Marriage and the change from Secretary to Lord Landsdowne to work as Inspector of Schools forms the logical transition between the halves of Honan's biography, placing the emphasis upon Arnold's first thirty years. In the Council Office, Arnold remained in an inferior position, inferior, among others, to the virtuous brother-in-law whose school legislation laid the groundwork for England's belated system of national education-this despite Arnold's increasing fame in the world of letters and the quality of his reports.

Honan's account of Arnold's anomalous position and the combination of real injustice and personal jealousy it produced is essential reading for anyone interested in his social criticism, both the personal digs it contains and Arnold's insistence that, unlike Carlyle and Ruskin, he could prod without offending. Arnoldian irony and indirection can be those of the civil servant raised to the heights of art.

Only late in his career did Arnold directly address the religious concerns that had so exercised his father. Honan makes great claims for Literature and Dogma and God and the Bible, finding anticipations of Bultmann, Tillich, H. R. Niebuhr, Bonhoeffer, and even Martin Buber, but he asserts without demonstration. And to say that Frank Kermode's Genesis of Secrecy "borrows Arnold's insight that classic and sacred texts depend on interpretation for their vitality" (p. 369) would seem to turn both Arnold and Kermode into English provincials unaware of continental hermeneutics, even though Arnold's interest in Europe and his comparativist critical bias are Honan's chief arguments for his continuing importance.

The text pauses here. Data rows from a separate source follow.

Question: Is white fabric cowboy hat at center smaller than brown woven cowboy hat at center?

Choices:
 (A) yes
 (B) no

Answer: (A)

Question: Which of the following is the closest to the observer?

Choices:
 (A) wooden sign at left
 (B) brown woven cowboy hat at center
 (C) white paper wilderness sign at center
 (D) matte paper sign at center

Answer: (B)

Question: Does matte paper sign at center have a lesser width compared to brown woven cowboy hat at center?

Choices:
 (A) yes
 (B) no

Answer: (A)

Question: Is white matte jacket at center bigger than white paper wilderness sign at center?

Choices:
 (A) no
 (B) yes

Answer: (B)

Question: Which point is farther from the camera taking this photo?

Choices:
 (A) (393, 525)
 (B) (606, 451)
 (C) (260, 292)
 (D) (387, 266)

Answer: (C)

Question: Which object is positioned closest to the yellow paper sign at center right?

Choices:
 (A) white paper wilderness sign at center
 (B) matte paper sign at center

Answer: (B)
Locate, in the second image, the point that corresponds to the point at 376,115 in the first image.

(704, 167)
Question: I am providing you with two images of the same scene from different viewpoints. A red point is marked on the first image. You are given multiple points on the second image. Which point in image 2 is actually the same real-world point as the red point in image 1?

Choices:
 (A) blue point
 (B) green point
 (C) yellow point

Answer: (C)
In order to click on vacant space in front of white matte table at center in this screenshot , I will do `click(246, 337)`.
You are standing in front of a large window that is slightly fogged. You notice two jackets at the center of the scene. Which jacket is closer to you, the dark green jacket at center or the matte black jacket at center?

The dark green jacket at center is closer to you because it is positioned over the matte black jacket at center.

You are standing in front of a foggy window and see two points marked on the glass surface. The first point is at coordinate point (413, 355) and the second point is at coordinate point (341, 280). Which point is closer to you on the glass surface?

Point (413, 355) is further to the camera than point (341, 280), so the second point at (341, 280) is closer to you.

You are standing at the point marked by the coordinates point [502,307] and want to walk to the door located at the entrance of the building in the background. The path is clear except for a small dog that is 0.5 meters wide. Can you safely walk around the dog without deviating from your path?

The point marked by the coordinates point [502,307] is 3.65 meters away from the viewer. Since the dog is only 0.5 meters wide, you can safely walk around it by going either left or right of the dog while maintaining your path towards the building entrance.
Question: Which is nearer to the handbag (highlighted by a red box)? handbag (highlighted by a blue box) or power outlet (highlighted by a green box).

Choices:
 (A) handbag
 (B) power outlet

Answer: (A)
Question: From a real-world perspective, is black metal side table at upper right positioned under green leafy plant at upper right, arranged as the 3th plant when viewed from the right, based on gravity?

While there are questionable passages in the book (once we mysteriously gain access to the Arnolds' connubial bedroom), the weakness of the biography is less in substance than in style. A book on a master of prose may well create unrealistic expectations, redoubled in this case by memory of Lionel Trilling's classic study, Matthew Arnold. Neither Honan's prose nor his narrative are smooth, the novelistic foreshadowings are often clumsy, and too many sentences are whipped to the finishing line by exclamation points.

Though largely shaped by the record the man chose to leave behind him, Honan's life revivifies Arnold for the general reader while his notes to the Arnold family papers provide an invaluable service to scholars. A learned work, this biography will inspire learning in others, and that far outweighs any surface flaws.